◆ Task to carry out
Below are some records; copy each line in them that contains "tochki".

▽

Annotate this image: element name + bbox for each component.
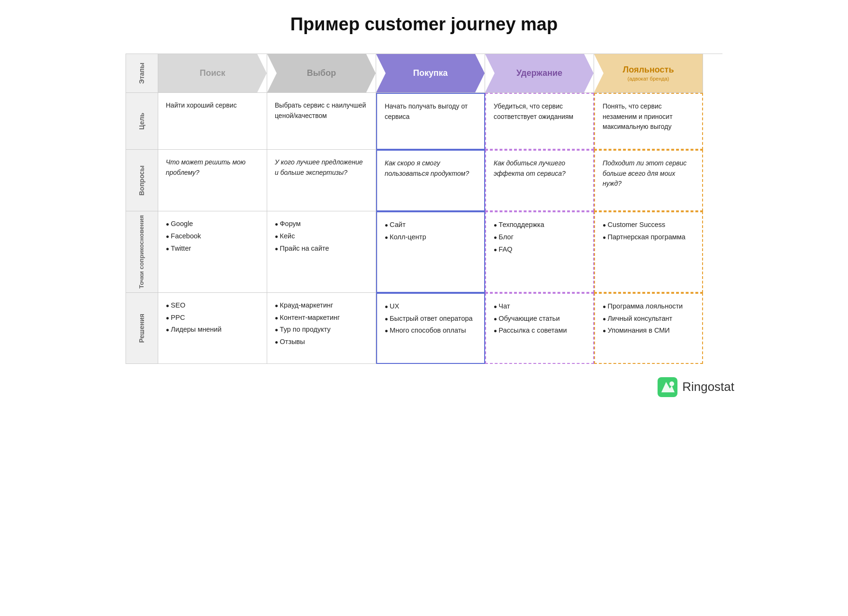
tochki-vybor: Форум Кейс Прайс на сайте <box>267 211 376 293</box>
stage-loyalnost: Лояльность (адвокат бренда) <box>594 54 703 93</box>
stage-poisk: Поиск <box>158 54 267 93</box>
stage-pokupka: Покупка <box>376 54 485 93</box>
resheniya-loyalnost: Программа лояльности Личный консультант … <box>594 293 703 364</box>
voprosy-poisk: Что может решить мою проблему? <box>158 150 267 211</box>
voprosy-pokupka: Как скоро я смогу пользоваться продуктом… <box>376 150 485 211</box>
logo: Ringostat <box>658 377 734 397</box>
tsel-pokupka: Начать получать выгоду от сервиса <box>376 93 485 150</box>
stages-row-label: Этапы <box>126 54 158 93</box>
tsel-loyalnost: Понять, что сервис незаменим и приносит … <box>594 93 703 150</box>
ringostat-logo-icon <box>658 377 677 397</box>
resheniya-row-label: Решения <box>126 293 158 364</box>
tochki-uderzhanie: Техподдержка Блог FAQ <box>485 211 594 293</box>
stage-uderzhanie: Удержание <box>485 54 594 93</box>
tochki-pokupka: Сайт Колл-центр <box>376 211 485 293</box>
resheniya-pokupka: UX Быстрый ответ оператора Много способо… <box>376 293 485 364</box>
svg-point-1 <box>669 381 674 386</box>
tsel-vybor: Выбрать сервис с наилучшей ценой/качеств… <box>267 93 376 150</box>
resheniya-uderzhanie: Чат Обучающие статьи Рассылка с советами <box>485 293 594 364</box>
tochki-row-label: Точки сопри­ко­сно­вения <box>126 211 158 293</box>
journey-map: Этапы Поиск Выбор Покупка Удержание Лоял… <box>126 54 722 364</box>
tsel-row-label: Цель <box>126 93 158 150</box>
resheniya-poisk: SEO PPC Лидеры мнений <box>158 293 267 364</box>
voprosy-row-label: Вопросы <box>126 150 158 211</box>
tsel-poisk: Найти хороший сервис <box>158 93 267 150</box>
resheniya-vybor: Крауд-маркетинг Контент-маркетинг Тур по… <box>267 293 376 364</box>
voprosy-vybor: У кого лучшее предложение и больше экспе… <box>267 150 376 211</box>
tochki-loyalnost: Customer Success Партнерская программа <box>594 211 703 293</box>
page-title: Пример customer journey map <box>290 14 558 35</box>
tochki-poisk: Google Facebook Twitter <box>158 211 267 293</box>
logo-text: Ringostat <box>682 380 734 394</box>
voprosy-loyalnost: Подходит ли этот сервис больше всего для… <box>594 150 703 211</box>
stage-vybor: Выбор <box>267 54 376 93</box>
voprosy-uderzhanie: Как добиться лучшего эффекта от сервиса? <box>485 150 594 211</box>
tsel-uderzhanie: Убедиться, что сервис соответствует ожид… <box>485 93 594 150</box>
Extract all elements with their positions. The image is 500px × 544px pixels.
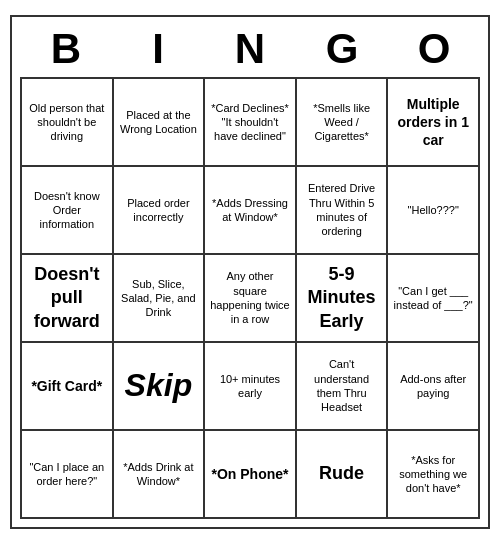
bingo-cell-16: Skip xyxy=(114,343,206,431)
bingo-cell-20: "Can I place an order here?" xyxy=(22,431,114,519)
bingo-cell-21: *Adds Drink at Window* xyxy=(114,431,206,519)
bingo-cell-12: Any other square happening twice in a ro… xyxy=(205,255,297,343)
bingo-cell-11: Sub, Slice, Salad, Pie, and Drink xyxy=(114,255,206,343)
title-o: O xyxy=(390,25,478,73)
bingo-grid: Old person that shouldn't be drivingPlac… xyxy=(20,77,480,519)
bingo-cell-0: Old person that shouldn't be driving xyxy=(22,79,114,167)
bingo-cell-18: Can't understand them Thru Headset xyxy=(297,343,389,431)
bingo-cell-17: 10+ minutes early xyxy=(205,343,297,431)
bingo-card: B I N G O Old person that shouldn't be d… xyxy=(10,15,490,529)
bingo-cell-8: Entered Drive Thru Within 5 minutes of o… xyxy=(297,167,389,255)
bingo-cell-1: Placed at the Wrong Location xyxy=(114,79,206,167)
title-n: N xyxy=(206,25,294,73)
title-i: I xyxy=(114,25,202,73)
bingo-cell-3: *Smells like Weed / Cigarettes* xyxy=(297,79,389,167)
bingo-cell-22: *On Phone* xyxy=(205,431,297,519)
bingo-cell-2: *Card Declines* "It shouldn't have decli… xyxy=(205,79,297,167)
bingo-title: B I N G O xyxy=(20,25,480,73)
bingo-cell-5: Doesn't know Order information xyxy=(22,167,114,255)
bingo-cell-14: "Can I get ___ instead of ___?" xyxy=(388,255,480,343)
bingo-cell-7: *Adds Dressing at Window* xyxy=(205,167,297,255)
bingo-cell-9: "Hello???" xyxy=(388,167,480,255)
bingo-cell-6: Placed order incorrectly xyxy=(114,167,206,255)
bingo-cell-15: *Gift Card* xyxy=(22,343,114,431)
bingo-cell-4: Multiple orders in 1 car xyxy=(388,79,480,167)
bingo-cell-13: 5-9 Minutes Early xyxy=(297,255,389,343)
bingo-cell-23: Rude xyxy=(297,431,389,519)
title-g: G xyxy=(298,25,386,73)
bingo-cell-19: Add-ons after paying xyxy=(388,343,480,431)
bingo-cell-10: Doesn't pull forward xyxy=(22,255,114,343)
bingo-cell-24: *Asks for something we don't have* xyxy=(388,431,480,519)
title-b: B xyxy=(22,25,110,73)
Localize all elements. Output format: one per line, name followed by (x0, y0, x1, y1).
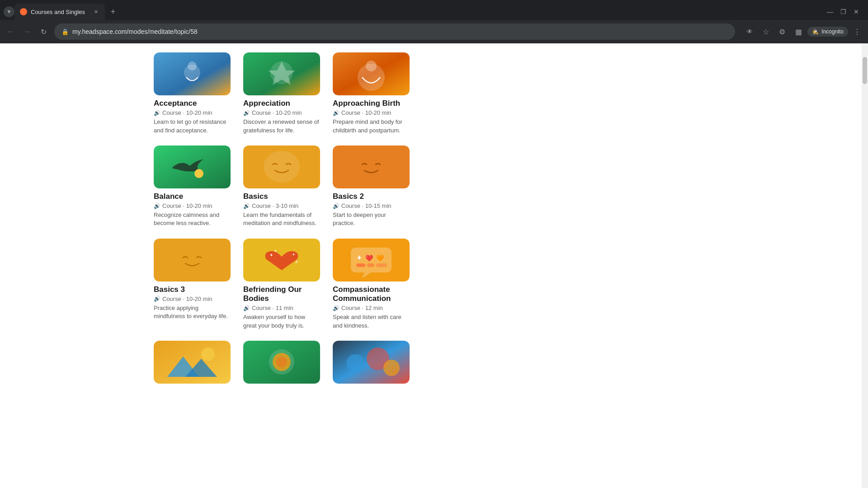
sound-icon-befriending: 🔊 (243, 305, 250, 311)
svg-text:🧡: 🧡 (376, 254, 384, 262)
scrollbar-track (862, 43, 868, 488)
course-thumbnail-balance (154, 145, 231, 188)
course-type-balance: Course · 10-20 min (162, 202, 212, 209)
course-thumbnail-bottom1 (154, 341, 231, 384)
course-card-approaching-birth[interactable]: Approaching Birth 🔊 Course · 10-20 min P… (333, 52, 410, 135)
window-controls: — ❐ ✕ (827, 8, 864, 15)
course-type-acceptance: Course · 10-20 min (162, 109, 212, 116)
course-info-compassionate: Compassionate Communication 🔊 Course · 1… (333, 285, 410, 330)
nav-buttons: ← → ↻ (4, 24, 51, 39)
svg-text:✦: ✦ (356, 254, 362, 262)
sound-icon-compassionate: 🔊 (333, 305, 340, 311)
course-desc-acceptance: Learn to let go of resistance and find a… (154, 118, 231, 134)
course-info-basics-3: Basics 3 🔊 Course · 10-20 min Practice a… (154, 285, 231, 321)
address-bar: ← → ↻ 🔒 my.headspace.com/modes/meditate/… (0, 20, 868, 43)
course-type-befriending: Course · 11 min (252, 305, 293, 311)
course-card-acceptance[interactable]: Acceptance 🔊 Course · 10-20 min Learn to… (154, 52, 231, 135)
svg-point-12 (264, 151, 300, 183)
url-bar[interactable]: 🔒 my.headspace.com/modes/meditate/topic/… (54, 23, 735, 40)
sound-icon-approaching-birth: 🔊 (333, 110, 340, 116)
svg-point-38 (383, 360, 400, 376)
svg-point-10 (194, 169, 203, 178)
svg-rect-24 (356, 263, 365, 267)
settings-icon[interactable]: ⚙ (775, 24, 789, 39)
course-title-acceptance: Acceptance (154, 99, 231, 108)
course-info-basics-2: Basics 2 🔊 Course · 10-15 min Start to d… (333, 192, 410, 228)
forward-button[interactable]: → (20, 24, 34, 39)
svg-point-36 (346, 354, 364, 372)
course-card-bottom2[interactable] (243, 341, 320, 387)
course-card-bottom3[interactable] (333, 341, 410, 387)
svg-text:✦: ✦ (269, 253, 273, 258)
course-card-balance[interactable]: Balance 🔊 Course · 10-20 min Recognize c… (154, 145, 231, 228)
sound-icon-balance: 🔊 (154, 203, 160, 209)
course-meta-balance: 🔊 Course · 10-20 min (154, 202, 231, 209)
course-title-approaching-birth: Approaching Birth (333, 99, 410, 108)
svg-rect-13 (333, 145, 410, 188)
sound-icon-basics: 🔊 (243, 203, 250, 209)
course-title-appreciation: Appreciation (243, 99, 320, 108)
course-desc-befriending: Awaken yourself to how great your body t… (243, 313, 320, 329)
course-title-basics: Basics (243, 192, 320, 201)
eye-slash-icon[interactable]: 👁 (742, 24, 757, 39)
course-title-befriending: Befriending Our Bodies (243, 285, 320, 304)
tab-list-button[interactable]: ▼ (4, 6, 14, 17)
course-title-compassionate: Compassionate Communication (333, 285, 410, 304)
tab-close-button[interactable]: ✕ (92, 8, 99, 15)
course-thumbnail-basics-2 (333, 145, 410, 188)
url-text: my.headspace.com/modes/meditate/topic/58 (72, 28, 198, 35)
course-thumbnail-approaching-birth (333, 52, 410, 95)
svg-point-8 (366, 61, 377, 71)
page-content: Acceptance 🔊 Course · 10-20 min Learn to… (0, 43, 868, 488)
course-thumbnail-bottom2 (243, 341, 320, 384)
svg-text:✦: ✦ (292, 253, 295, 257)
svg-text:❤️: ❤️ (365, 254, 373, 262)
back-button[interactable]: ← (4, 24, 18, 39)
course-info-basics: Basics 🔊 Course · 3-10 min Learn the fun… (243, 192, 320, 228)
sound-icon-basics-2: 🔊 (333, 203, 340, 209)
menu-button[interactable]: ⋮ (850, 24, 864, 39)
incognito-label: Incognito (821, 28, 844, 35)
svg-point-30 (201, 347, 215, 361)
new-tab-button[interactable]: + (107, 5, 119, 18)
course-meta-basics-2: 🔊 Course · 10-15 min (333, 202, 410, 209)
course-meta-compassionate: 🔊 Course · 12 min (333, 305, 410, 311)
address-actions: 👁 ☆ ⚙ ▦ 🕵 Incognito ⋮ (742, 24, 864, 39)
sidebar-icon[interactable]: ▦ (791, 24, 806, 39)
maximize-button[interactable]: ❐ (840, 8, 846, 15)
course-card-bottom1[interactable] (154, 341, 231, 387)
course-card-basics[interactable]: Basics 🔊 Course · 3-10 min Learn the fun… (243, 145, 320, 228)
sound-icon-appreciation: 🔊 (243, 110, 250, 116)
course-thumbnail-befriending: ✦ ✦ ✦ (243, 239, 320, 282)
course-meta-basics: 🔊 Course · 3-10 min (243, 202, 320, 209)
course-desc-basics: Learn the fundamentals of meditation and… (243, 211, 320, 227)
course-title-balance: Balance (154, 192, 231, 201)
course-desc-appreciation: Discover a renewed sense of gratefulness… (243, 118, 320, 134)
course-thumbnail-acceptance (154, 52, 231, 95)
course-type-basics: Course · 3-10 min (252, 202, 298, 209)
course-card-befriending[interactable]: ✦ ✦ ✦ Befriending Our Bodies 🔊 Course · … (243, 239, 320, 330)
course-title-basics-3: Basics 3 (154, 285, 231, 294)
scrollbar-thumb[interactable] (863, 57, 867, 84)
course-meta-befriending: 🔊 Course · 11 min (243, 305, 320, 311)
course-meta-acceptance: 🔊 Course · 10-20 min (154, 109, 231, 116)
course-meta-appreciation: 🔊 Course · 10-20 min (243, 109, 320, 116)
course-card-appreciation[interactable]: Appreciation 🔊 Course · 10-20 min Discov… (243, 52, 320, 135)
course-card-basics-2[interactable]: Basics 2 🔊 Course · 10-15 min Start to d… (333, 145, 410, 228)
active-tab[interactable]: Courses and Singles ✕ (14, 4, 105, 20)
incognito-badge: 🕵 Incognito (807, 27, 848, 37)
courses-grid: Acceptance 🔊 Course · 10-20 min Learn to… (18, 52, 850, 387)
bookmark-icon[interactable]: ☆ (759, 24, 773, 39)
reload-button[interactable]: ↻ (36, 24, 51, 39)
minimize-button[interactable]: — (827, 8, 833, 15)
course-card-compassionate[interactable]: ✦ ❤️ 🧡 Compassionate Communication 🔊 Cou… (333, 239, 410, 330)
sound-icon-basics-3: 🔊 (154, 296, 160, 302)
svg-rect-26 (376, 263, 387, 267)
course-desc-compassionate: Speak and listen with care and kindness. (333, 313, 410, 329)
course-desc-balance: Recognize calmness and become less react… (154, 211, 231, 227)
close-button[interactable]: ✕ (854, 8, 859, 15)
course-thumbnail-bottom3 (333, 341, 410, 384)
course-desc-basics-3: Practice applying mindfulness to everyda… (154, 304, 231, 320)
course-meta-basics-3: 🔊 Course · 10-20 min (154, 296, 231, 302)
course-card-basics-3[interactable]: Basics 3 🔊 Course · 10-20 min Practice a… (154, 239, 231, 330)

△

◆ Solution
tochki-vybor: Форум Кейс Прайс на сайте <box>267 211 376 293</box>
tochki-uderzhanie: Техподдержка Блог FAQ <box>485 211 594 293</box>
tochki-pokupka: Сайт Колл-центр <box>376 211 485 293</box>
tochki-row-label: Точки сопри­ко­сно­вения <box>126 211 158 293</box>
tochki-loyalnost: Customer Success Партнерская программа <box>594 211 703 293</box>
tochki-poisk: Google Facebook Twitter <box>158 211 267 293</box>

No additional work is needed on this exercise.